Not that I was eating lunch with Cam and everyone anymore. I didn’t know if Jase was. I doubted it since I was sure my brother had gone off on his friend once he realized we weren’t together any longer. But I couldn’t deal with it and pretend everything was dandy if Jase was there, so I stayed far away from the Den.

It was bad enough seeing him three times a week in music and then every so often around campus. He never spoke to me. Never once approached me to see how I was doing after the funeral. And it was stupid and pointless to allow this ache to fester and spread. Kari was a ghost. She was in the past, but Jase had loved her. They had brought a child into this world and ghost or not, I could not rid myself of the pain.

But it was more than just Jase. It seemed like it finally had sunk in—­that my dream of being a professional dancer was truly over and that school was my future, which meant I had a lot of catching up on the taking-­school-­seriously thing, which stressed me out.

I was drained like an overeager blood donor by the time finals rolled around.

Dark shadows had bloomed under my eyes. Some days they were swollen, because late at night, when I’d wake up and there was nothing but silence, the tears would come. It was embarrassing knowing that Cam and Avery knew I’d been crying. I looked like crap. Wasn’t like I could hide it.

Over Thanksgiving, when Cam and Avery left to visit our parents, I’d gone with them to just get away. The trip had been good for me and Mom had loaded us up with baked goodies—­the first apple pie of the season, two pumpkin rolls, and fresh bread. Cam had looked like he’d won the lottery, and I had checked out my ever-­expanding ass and sighed. But when it had come time to return to Shepherdstown, the reprieve ended.
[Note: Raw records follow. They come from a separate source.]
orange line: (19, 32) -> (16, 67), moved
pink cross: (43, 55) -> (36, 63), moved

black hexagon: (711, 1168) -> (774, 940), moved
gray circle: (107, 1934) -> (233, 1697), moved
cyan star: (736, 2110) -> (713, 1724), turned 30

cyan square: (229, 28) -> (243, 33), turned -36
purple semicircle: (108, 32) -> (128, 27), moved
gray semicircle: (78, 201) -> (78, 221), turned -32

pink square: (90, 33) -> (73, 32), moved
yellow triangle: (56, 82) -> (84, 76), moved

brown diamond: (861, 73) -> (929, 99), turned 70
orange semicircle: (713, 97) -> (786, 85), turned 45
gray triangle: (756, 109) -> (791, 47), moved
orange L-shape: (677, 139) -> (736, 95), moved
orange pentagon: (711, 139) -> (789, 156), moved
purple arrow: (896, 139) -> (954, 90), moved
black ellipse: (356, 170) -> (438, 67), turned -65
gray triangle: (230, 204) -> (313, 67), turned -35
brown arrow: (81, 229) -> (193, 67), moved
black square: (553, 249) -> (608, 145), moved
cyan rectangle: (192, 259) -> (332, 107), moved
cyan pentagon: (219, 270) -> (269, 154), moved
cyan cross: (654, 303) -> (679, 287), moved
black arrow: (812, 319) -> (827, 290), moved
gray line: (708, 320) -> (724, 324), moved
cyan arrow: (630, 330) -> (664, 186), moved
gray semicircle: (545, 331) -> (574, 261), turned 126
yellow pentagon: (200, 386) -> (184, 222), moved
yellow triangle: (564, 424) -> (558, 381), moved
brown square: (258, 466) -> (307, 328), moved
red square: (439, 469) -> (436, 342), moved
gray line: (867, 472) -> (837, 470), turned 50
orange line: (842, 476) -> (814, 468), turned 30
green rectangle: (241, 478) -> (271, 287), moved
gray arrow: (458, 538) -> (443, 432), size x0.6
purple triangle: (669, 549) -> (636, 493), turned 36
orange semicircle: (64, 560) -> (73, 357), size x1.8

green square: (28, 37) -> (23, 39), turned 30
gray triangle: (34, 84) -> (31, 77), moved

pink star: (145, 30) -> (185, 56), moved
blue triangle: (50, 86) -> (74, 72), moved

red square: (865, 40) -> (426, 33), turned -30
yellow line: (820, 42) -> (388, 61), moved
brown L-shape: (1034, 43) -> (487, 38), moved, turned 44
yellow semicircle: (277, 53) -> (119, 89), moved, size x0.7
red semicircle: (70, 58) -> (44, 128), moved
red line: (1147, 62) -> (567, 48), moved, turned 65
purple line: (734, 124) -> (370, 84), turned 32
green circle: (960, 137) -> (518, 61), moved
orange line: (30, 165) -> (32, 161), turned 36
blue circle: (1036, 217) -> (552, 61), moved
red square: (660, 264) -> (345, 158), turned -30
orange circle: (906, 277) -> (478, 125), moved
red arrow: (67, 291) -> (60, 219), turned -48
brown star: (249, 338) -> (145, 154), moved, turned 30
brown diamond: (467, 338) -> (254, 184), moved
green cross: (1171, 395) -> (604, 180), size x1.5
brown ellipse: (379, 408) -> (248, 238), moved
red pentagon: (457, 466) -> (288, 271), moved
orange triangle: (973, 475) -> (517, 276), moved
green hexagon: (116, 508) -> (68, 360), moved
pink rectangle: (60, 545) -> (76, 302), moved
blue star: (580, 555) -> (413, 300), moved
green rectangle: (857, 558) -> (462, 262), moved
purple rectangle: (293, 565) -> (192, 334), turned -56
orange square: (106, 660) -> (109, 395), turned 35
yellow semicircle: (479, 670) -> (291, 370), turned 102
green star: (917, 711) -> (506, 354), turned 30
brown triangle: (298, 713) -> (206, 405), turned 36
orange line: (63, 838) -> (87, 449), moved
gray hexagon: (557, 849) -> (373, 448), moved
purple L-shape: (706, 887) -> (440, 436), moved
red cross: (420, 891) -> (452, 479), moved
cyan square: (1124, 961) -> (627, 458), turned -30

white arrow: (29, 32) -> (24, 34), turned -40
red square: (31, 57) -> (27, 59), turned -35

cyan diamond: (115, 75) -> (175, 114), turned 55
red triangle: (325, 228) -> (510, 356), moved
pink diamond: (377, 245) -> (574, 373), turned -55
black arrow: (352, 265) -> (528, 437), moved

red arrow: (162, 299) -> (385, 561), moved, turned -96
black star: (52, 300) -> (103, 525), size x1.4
I hadn’t wanted to go back, because it felt like there was nothing there but sadness for me now.

Right before we’d left, I’d gone upstairs to my bedroom to grab a ­couple of sweaters I hadn’t taken with me in August. I’d gotten lost in staring at all the trophies lining my bookshelves, the ribbons hanging from the walls, and the sparkling crowns that had been given out during some competitions.

I’d picked up almost every trophy and tried to remember what it had felt like when my name had been called for first place or best overall, but the emotions had seemed cut off from me—­a well I couldn’t access.

“You okay?”

I’d put a trophy back in its place and turned at the sound of Mom’s voice. I nodded as I wiped the tears off my cheeks with the back of my hands. When I’d started crying, I didn’t know.

A sad, sympathetic smile appeared on her lips as she’d crossed the room. Her bright blue eyes were shining in a way that made me want to cry harder. Cupping my cheeks, she’d brushed away a few tears that had lingered. “It will get easier, baby. I promise you.”

“Which part?” I’d mumbled. She’d known about Debbie, of course, and I’d told her about Jase—­everything about Jase. We’d decided to keep that part from Dad if Jase ever decided to visit home with Cam. That wasn’t likely, but if Dad had known that his little princess’s heart was broken, he probably would’ve taken Jase out for hunting and had an “accident” during it.

“Everything—­it will get better. I know that’s hard to believe now,” she’d said. “But eventually you’ll find something else to be passionate about and you’ll find someone who will love you like you deserve.”

“Jase deserves to love me. I mean, he’s not a bad guy,” I’d said, sniffling. “At least, I thought he did.”

Mom had pulled me into her arms and she’d smelled of pumpkin and spice, making it even harder to leave. I wanted to be that little girl again, the one who didn’t have to pull up her big girl panties and deal with the shit sandwich that was life.